Thailand is rapidly ageing. Every child in the country -- regardless of nationality -- needs access to care and education to help meet the country's economic challenges ahead. It is a huge mistake for officialdom to deny stateless children an education and care just because they are non-Thais. This bigotry must end.
Twenty years from now, the elderly population will have jumped from 12 million to 20.5 million. Thailand needs a young workforce to support them. Given the country's low birth rate, the government cannot ignore stateless children. With equal education and work opportunities, they can become valuable members of society.
Despite the government's Education for All policy, many stateless children still have not received proper support and protection. It must find out why and remove the hindrances immediately.
Fairly speaking, the government's education policy for stateless children is heading in the right direction. The problem is poor policy implementation. In 2005, it extended educational opportunities to all undocumented children. In line with the Education for All policy, they finally have the right to all levels of education.
The government also provides the education budget for Thai and non-Thai children, from kindergarten to Mathayom Six (Grade 12), or 15 years of free education.

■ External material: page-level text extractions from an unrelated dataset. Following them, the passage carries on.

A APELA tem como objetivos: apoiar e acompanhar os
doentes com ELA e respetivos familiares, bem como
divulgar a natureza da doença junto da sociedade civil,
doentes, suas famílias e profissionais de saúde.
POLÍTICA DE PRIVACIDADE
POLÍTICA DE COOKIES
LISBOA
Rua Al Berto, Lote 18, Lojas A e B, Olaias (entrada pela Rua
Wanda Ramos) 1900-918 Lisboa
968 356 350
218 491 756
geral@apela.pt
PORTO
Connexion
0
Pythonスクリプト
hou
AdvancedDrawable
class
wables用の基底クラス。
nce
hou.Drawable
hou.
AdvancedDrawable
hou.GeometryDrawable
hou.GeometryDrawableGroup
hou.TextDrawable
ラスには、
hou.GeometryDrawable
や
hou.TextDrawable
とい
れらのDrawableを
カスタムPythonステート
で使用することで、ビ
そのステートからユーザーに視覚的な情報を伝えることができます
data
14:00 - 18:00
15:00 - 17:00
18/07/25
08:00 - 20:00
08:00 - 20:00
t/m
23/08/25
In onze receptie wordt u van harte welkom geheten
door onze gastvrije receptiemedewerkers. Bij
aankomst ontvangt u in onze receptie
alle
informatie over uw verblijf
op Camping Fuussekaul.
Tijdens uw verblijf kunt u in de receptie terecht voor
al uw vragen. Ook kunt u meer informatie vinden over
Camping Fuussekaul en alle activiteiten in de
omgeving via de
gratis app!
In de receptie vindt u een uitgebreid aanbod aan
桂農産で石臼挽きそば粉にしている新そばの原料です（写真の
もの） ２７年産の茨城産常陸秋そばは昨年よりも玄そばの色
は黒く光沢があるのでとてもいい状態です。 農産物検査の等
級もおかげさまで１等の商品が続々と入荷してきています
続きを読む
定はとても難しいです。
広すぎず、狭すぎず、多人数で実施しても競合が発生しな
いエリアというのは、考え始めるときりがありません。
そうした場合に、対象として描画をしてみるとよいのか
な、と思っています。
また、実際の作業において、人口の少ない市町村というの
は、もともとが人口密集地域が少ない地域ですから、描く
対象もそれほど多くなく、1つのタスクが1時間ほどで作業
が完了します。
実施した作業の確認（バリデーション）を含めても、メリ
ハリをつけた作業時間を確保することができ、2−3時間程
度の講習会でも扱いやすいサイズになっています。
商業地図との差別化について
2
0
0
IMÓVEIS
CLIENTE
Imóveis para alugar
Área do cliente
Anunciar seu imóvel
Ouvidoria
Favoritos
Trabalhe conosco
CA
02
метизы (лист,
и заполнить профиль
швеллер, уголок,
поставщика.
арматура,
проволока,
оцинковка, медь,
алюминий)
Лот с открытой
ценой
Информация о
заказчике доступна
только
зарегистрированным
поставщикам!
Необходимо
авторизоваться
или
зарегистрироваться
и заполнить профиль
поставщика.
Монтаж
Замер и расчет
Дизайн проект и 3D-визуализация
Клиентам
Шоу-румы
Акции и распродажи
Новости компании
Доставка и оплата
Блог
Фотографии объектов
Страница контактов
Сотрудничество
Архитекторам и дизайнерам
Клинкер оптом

Furthermore, completing Mathayom Six has been set to be compulsory. Since most Mathayom Six students are 18 years old, this policy keeps children in school. Consequently, the country's child labour problem has declined.
Since these children are not in Thailand's civil registration system, they are placed in a special category to justify the per capita education spending. It is called the G system because the children's temporary identity numbers begin with the letter G.
But the ad hoc G numbers apply only in schools. These marginalised children still lack legal status, which robs them of many types of welfare support.
In 2008, the Department of Provincial Administration under the Interior Ministry fixed this problem by amending the civil registration law to give everyone legal status, including the stateless, in accordance with their actual conditions. The aim was to compile actual statistics of people living in Thailand for effective policy-making.
Under the new law, Thai nationals receive Thai ID cards and non-Thais get non-Thai ID cards. It is unofficially called the 13-number card, applicable at all state agencies.
As for stateless students, schools have already certified their status. District officials must give them legal status in the civil registration system by issuing them with the 13-number ID cards at once.
An excellent policy. Yet the implementation is progressing at a snail's pace.
In 2020, there were 78,897 stateless children under the G system, according to the Education Ministry. Since district officials refused to process the schools' requests for the civil registration of their stateless students, the number of students in the ad hoc G system increased to 103,223 this year.
The youngsters suffer as a result -- they still lack access to other welfare initiatives as well as higher education opportunities.
One of them is Amma (not her real name). Born in Thailand in 2006, she is now 16 and is studying in Mathayom 4. Her mother already has an ID card for non-Thais. Her school has also certified her status with her local residency. Under the law, she must receive an ID card for stateless students.
Yet the teenager is stuck in the G system. As a result, she does not have access to public health services and faces many difficulties in pursuing higher education. More than 100,000 children face the same hardship.
Whatever the civil registration law says, the crux of the problem can only be ethnic discrimination among some local officials who block legal status requests in the bureaucratic maze.
Subsequently, many schools, particularly those along the Myanmar border, are facing great difficulties in getting ID cards for their stateless students. The situation worsened in 2020 when the Department of Local Administration ordered local administrations to stop providing free lunches to G system students.
This heartless order will greatly affect the vulnerable children's development potential. As a result, the country loses valuable human resources as a result.
If the government does not act now to curb discrimination, the country will soon suffer. The higher-ups must ensure that district officials obey the civil registration law and issue the 13-number ID cards to stateless children at once. If they fail to do their duties, the officials must be punished.